In many ways, Montreal hosted a typical Grand Prix Formula 1 race last weekend. Some 317,000 fans poured into the Circuit Gilles-Villeneuve to watch the world's best drivers handle the world's fastest cars. The temperatures soared, the engines roared, and Germany's Michael Schumacher, ranked No. 1 in the world, took the checkered flag.
But something was very different. Instead of "Lucky Strike" on its cars, Honda displayed its team logo and the words "Look Right." In place of "Marlboro," Ferrari painted huge blocks of white over the deep red car bodies. And instead of the words "Benson" and "Hedges" on its cars, the Jordan-Ford team blanked out certain letters to spell "Be on edge."
Unlike most of the 18 Grand Prix races around the world this year, tobacco advertising was conspicuously absent in Montreal.
Formula 1 costs each of the 10 teams anywhere between $40 million (team Minardi's budget) and $400 million (Ferrari's budget) annually, and tobacco companies have been heavily subsidizing several teams since the late 1960s. Though exact numbers are not known, estimates put annual payments at about $415 million. Canada's recent ban on tobacco advertising threatened to keep the Grand Prix from stopping through Montreal this year.
In the end, after much haggling between Bernie Ecclestone, who owns the commercial rights for the sport, and city officials, the event - which pumps $58 million into Montreal's economy - proceeded without big tobacco, costing each team unreported sums and the government $8.7 million.
Canada is the latest country to ban tobacco from Formula 1 races, following Britain, France, and Austria. If the trend continues, and as the European Union's scheduled 2005 ban on all tobacco advertising nears, observers say the sport will need to find other sponsors with deep pockets or it could quickly face a financial crisis.
"The teams can't afford to pay the huge prices [that come with touring] if they don't get their sponsors," says Chris Economaki, editor of National Speed Sport News and a racing analyst for 50 years. "Formula 1 is unique in that there is only one race a year in each country, Italy [and Germany] being the exception. So it's a very important sporting event in every country it visits."
In several countries - Belgium, Austria, and the US, for instance - advertising at races is being banned or severely limited. Even the French Grand Prix in Magny-Cours will host its race in July without any tobacco sponsorship.
Tobacco advertising will be limited at the US Grand Prix in Indianapolis this weekend. The 1998 tobacco settlement with states' attorneys-general permits only one sports sponsorship per tobacco brand. Teams like Ferrari, whose Philip Morris backers are already involved with a team in the Indy Racing League, will appear without tobacco logos.
Some of the teams themselves have begun to look for money elsewhere. BMW-Williams emblazons drugmaker Glaxo SmithKline's NiQuitin smoking-cessation patch on its cars and jerseys.
While many applaud minimizing tobacco advertising, others worry that the sport will not be able to survive a complete ban.
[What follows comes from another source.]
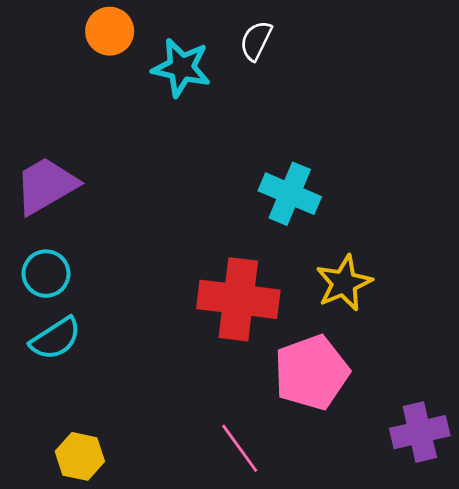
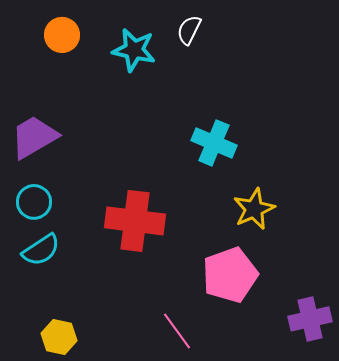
orange circle: (110, 31) -> (62, 35), moved
red cross: (238, 299) -> (135, 221), moved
Tobacco is the major sponsor for half of the sport's teams, four of which are title sponsors. Honda, for instance, is called Lucky Strike BAR Honda, and Renault is called Mild Seven Renault F1.
The World Health Organization condemned the sport in 1996, calling it a "nonstop commercial" for cigarettes. It even called for a global ban on the broadcasting of tobacco advertising "masquerading" as sports sponsorship. And the EU, which first considered such a step in 1990, is set to impose a complete ban by the end of 2005.
Not to be deterred, Mr. Ecclestone is already taking the sport to countries where tobacco sponsorship is not an issue. The two newest tracks are in China and Bahrain. And yet those countries pose their own challenges for officials. In Bahrain, there was no traditional spraying of champagne from the winner's podium, and there is already talk of a ban on trackside tobacco ads in Shanghai for September's race.
But Mr. Economaki says that losing giant sums from tobacco companies would actually help the sport. "Historically, racing drivers won races," he says. "Now, with all the money pumped in, the cars win the races. No matter how good a driver you are, there's nothing you can do about it."